= WHAT IS NEEDED =
Give back, word for word, the lines in the listing below from the one holding "sheaf of 'One' pound" down to the one holding "lawyer & his client [graphic].", both ends included.

= SUPPLIED MATERIAL =
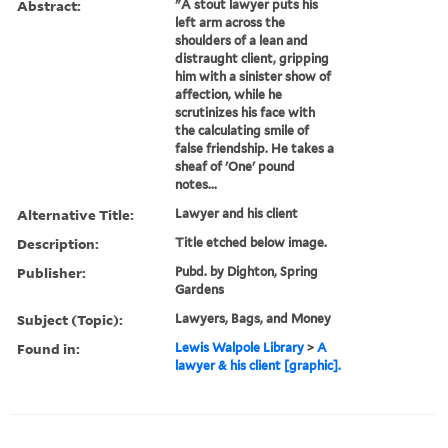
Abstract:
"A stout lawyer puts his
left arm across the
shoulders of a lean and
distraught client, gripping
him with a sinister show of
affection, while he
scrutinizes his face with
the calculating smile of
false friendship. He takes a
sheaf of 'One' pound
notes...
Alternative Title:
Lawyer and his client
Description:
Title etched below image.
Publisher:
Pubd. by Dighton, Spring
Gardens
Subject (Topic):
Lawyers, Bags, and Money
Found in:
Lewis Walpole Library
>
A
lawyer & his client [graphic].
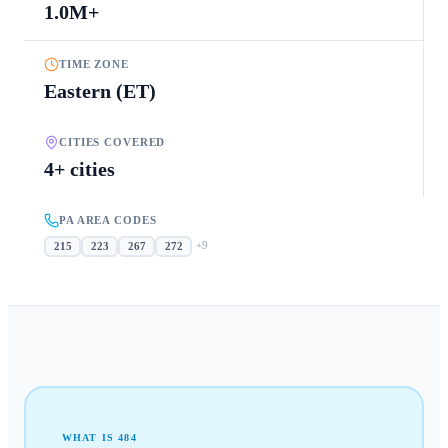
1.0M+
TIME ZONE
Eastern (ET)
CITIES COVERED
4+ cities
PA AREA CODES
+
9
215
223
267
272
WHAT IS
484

* * *

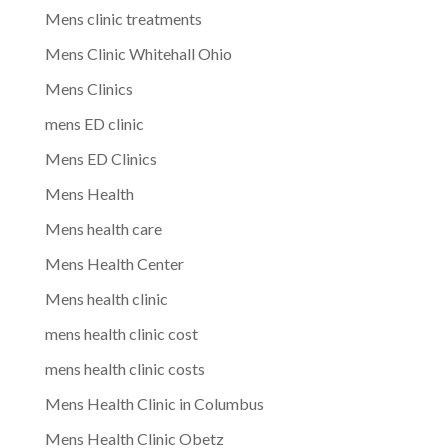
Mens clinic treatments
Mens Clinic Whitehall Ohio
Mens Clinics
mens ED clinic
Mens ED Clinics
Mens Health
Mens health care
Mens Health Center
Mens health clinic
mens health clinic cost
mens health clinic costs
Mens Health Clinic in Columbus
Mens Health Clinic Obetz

...

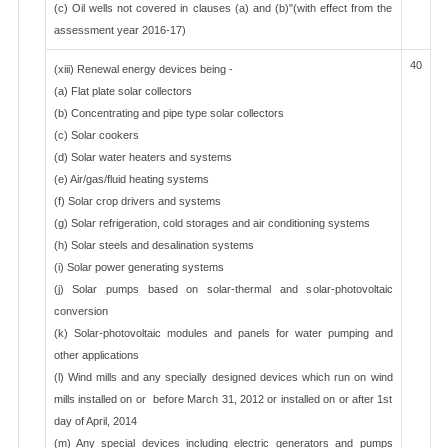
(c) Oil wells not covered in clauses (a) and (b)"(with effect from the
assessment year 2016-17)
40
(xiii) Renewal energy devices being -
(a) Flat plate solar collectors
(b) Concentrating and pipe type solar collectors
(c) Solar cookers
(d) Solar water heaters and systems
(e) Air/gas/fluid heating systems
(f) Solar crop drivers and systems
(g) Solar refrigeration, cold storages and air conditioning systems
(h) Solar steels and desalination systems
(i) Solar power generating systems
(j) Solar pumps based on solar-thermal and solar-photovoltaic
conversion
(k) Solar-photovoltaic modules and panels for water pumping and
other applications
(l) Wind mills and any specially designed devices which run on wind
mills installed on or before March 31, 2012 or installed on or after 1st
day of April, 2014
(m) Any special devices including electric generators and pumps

= ANSWER SECTION =
sheaf of 'One' pound
notes...
Alternative Title:
Lawyer and his client
Description:
Title etched below image.
Publisher:
Pubd. by Dighton, Spring
Gardens
Subject (Topic):
Lawyers, Bags, and Money
Found in:
Lewis Walpole Library
>
A
lawyer & his client [graphic].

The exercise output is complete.